YOUR ASSIGNMENT:
Transcribe the entries exactly as given and skip whatever images they hold.

MATERIAL PROVIDED:
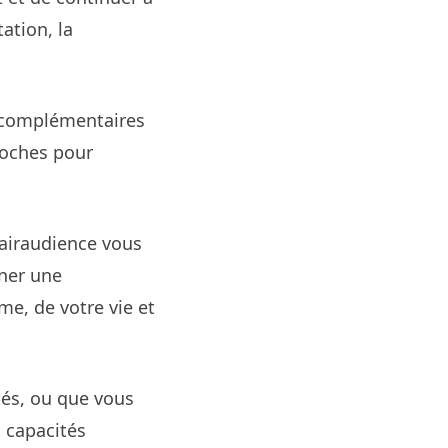
ation, la
s complémentaires
roches pour
lairaudience vous
ner une
e, de votre vie et
tés, ou que vous
 capacités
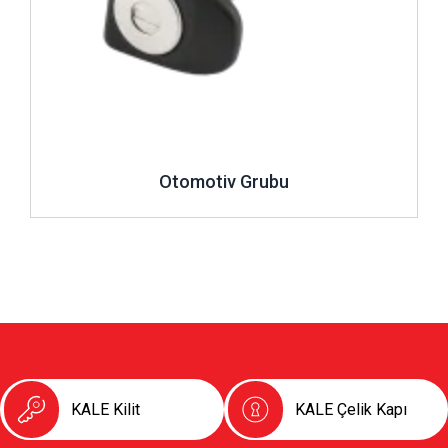
Otomotiv Grubu
KALE Kilit
KALE Çelik Kapı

WRITTEN RESPONSE:
ation, la
s complémentaires
roches pour
lairaudience vous
ner une
e, de votre vie et
tés, ou que vous
 capacités
Otomotiv Grubu
KALE Kilit
KALE Çelik Kapı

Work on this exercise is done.